Although embodiments described herein relate to the oscillation of
one or more drilling parameters during drilling operations to
create or maintain non-steady state downhole conditions, it should
be appreciated that the general concept of varying and oscillating
operational parameters to create or maintain non-steady state
downhole conditions may be applied to other downhole processes such
as cementing operations, tripping operations, casing operations,
etc. For example, during cementing operations, the flow rate and/or
pressure of the cement pumped downhole may be oscillated over time
about corresponding predetermined set points and between
corresponding maximum and minimum and maximum values.
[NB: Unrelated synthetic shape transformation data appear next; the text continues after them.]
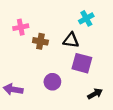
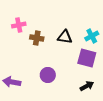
cyan cross: (86, 18) -> (92, 36), moved
purple square: (82, 63) -> (87, 58), moved

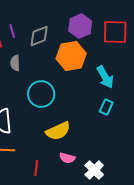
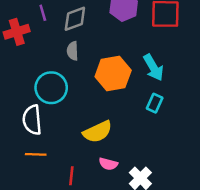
orange hexagon: (71, 56) -> (113, 73), moved
gray semicircle: (15, 63) -> (73, 51), moved
cyan circle: (41, 94) -> (51, 88), moved

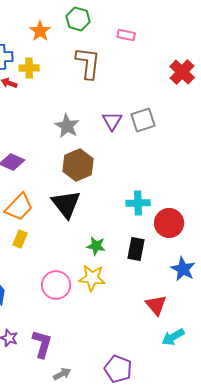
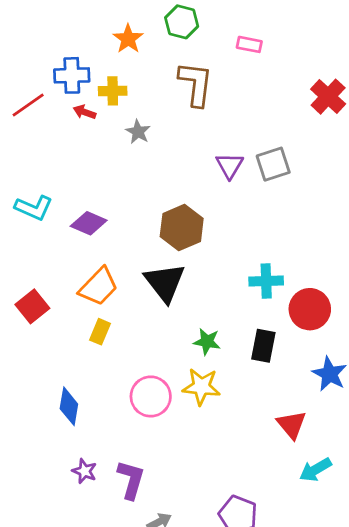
gray star: (67, 126) -> (138, 132), moved, size x0.7

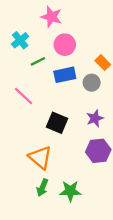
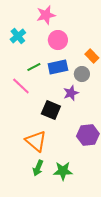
pink star: (51, 17) -> (46, 15), turned -30
green line: (38, 61) -> (34, 67), moved
purple star: (95, 118) -> (71, 93), moved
As another
example, during casing operations, one or more of the rotational
speed, rotational acceleration, axial speed, and axial acceleration
of the casing being run into the borehole may be oscillated over
time about corresponding predetermined set points and between
corresponding maximum and minimum and maximum values. As still yet
another example, while tripping into or out of a borehole, the
rotational speed, rotational acceleration, axial speed, and axial
acceleration of the drillstring may be oscillated over time about
corresponding predetermined set points and between corresponding
maximum and minimum and maximum values.
While preferred embodiments have been shown and described,
modifications thereof can be made by one skilled in the art without
departing from the scope or teachings herein. The embodiments
described herein are exemplary only and are not limiting. Many
variations and modifications of the systems, apparatus, and
processes described herein are possible and are within the scope of
the invention. For example, the relative dimensions of various
parts, the materials from which the various parts are made, and
other parameters can be varied. Accordingly, the scope of
protection is not limited to the embodiments described herein, but
is only limited by the claims that follow, the scope of which shall
include all equivalents of the subject matter of the claims.